_Task prompt_
Unless a line falls after the one with "were first adopted", retype it exactly from the records below; leave out all pictures.

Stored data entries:
=== Begin Enclosure ===

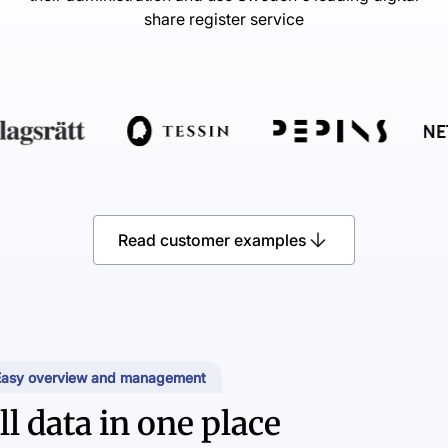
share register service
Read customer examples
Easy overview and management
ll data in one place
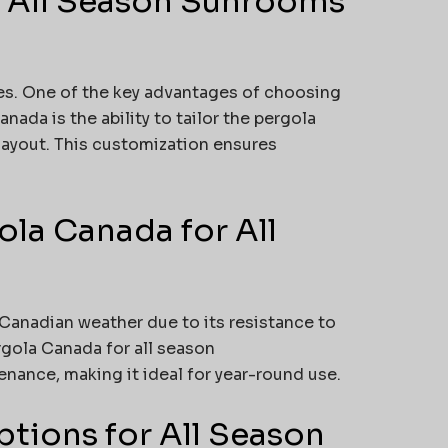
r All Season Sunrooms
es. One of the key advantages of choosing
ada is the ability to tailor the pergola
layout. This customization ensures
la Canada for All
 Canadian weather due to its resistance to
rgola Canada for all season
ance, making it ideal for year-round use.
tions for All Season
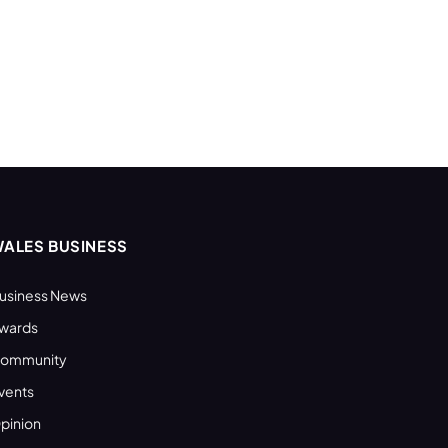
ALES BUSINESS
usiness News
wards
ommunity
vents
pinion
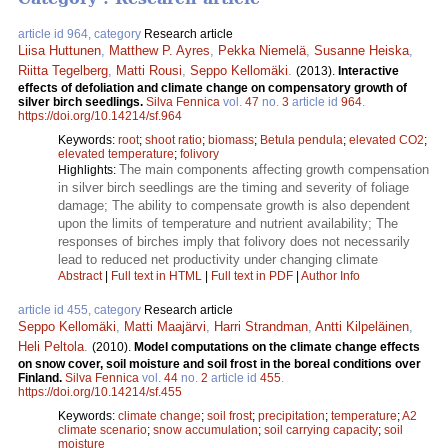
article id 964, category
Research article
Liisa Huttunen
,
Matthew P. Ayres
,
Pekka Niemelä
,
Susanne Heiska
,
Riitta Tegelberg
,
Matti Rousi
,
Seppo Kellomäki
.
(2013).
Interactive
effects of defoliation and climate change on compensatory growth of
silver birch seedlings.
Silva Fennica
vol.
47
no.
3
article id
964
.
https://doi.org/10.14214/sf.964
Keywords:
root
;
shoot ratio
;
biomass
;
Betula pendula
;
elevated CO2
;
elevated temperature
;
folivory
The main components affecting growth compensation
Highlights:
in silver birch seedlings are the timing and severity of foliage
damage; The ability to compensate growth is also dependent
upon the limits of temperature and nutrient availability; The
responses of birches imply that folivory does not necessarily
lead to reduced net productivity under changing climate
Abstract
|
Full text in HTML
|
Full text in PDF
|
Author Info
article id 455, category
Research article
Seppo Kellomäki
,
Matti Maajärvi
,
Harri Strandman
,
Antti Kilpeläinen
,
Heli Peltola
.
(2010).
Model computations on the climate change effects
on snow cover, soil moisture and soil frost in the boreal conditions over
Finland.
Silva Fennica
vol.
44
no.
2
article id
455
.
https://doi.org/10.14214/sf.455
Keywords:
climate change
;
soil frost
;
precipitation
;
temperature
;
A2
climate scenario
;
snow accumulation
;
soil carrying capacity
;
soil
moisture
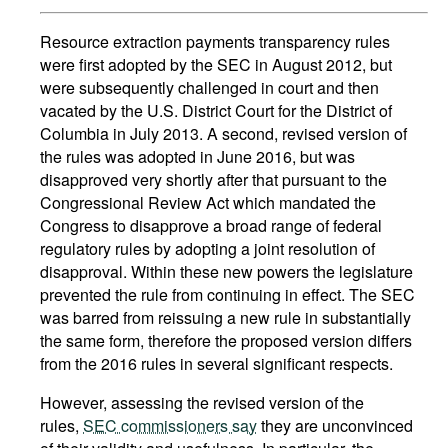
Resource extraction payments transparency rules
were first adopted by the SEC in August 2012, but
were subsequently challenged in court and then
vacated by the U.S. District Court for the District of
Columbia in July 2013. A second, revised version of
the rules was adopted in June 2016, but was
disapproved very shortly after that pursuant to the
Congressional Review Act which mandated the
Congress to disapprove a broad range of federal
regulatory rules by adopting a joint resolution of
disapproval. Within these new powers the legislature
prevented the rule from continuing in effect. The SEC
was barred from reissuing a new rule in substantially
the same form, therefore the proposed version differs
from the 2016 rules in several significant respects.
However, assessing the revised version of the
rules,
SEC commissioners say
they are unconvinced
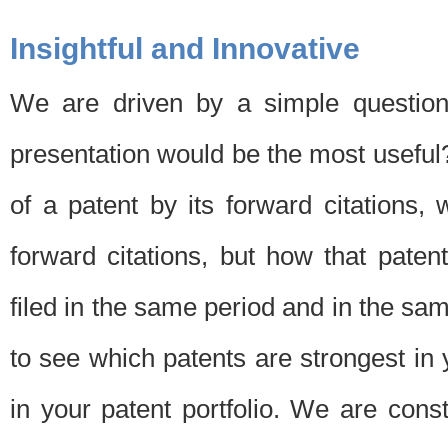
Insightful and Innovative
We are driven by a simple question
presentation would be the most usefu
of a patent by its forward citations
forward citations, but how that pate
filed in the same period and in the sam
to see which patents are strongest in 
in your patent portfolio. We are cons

=== End Enclosure ===

_Written answer_
share register service
Read customer examples
Easy overview and management
ll data in one place
r All Season Sunrooms
es. One of the key advantages of choosing
ada is the ability to tailor the pergola
layout. This customization ensures
la Canada for All
 Canadian weather due to its resistance to
rgola Canada for all season
ance, making it ideal for year-round use.
tions for All Season
ALES BUSINESS
usiness News
wards
ommunity
vents
pinion
article id 964, category
Research article
Liisa Huttunen
,
Matthew P. Ayres
,
Pekka Niemelä
,
Susanne Heiska
,
Riitta Tegelberg
,
Matti Rousi
,
Seppo Kellomäki
.
(2013).
Interactive
effects of defoliation and climate change on compensatory growth of
silver birch seedlings.
Silva Fennica
vol.
47
no.
3
article id
964
.
https://doi.org/10.14214/sf.964
Keywords:
root
;
shoot ratio
;
biomass
;
Betula pendula
;
elevated CO2
;
elevated temperature
;
folivory
The main components affecting growth compensation
Highlights:
in silver birch seedlings are the timing and severity of foliage
damage; The ability to compensate growth is also dependent
upon the limits of temperature and nutrient availability; The
responses of birches imply that folivory does not necessarily
lead to reduced net productivity under changing climate
Abstract
|
Full text in HTML
|
Full text in PDF
|
Author Info
article id 455, category
Research article
Seppo Kellomäki
,
Matti Maajärvi
,
Harri Strandman
,
Antti Kilpeläinen
,
Heli Peltola
.
(2010).
Model computations on the climate change effects
on snow cover, soil moisture and soil frost in the boreal conditions over
Finland.
Silva Fennica
vol.
44
no.
2
article id
455
.
https://doi.org/10.14214/sf.455
Keywords:
climate change
;
soil frost
;
precipitation
;
temperature
;
A2
climate scenario
;
snow accumulation
;
soil carrying capacity
;
soil
moisture
Resource extraction payments transparency rules
were first adopted by the SEC in August 2012, but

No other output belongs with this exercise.